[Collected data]
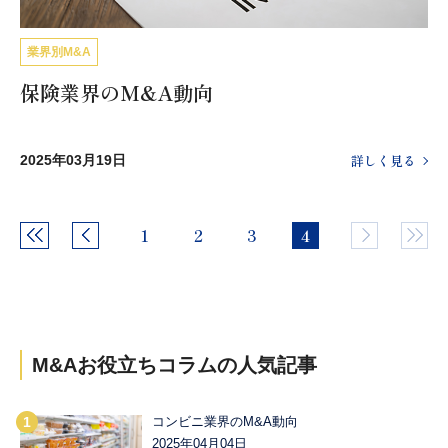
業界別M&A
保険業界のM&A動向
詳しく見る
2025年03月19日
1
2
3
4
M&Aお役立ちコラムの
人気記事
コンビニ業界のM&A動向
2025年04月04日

* * *

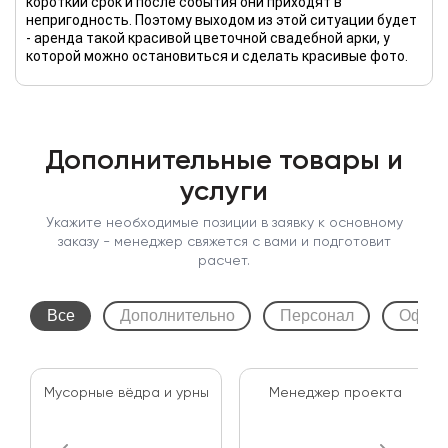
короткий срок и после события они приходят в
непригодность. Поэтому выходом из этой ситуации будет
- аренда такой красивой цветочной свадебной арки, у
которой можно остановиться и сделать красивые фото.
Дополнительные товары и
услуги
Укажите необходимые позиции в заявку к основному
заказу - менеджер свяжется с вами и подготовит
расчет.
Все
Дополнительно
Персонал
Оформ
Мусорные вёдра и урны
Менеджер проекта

### TASK TO CARRY OUT
Would you retype the lines above from the one with "Дополнительно" down to the one with "Менеджер проекта", word for word, both ends included and no other lines?

### ANSWER TO THIS EXERCISE
Дополнительно
Персонал
Оформ
Мусорные вёдра и урны
Менеджер проекта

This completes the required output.